Although superior efficacy was not demonstrated by dovitinib over sorafenib in patients with mRCC who experienced disease progression after receiving prior VEGF- and mTOR-targeted therapies, the investigators noted that results from this large phase III trial established for the first time the activity and safety profile of tyrosine kinase inhibitors in these patients.

This study was sponsored by Novartis Oncology.
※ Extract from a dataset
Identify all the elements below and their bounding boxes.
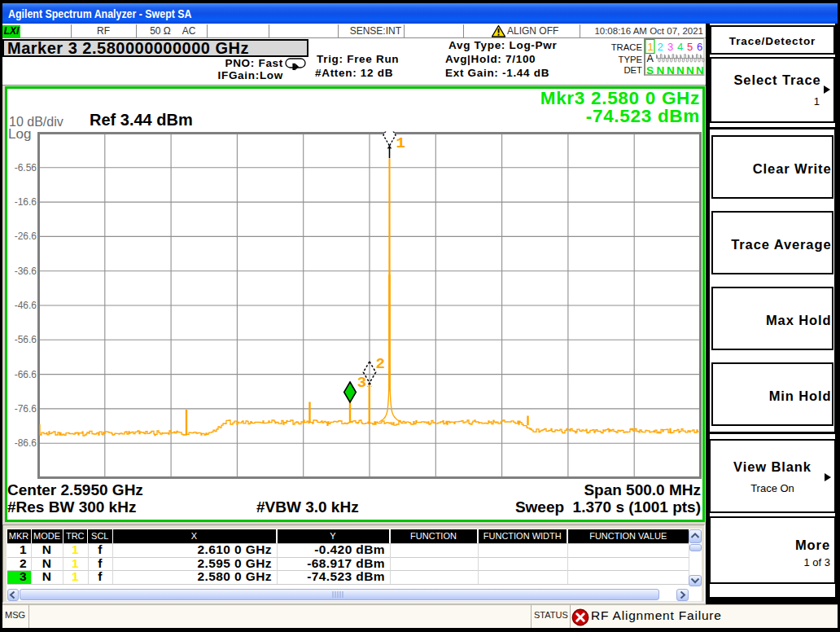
svg-text:3: 3 <box>357 374 366 392</box>
svg-text:2: 2 <box>376 355 385 373</box>
svg-text:1: 1 <box>396 134 405 152</box>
The authors disclosed the following conflicts of interest:

Novartis stock ownership by C. Cai

  • R. Motzer is on the advisory boards of Pfizer and AVEO Oncology
  • C. Szczylik is on the advisory boards of Astellas, Novartis, GlaxoSmithKline and Pfizer
  • C.N. Sternberg is on the advisory boards of Novartis, GlaxoSmithKline and Pfizer
  • N.J. Vogelzang is on the advisory boards of Celgene and Sanofi
  • C. Porta is on the advisory boards of Novartis, Bayer-Schering, Pfizer, Hoffman La Roche and GlaxoSmithKline
  • C. Kollmannsberger is on the advisory boards of Novartis, Pfizer and GlaxoSmithKline
  • G.A. Bjarnason is on the advisory board of Novartis
  • B. Melichar is on the advisory boards of Novartis, Roche, Astellas, Pfizer and GlaxoSmithKline
  • U. Di Giorgi is on the advisory boards of Novartis, Pfizer, GlaxoSmithKline and Bayer
  • B. Escudier is on the advisory boards of Novartis, Pfizer, Bayer, GlaxoSmithKline and Astellas

The following authors disclosed the following corporate-sponsored research:

  • R. Motzer: Novartis, Pfizer, GlaxoSmithKline, AVEO Oncology
  • N.J. Vogelzang: Algeta, Arqule, Cougar Bio-Tech, Johnson&Johnson/Centocor,
  • GlaxoSmithKline, Novartis, Pfizer, Takeda/Millennium, Tokai, Veridex, Wilex
  • C. Porta: Novartis, Bayer-Schering

Other substantive relationships were disclosed by R. Motzer from Novartis that include support for congress attendance to present research, by N.J. Vogelzang who reported employment at US Oncology and by G. Urbanowitz, C. Cai, and M. Shi who reported employment at Novartis.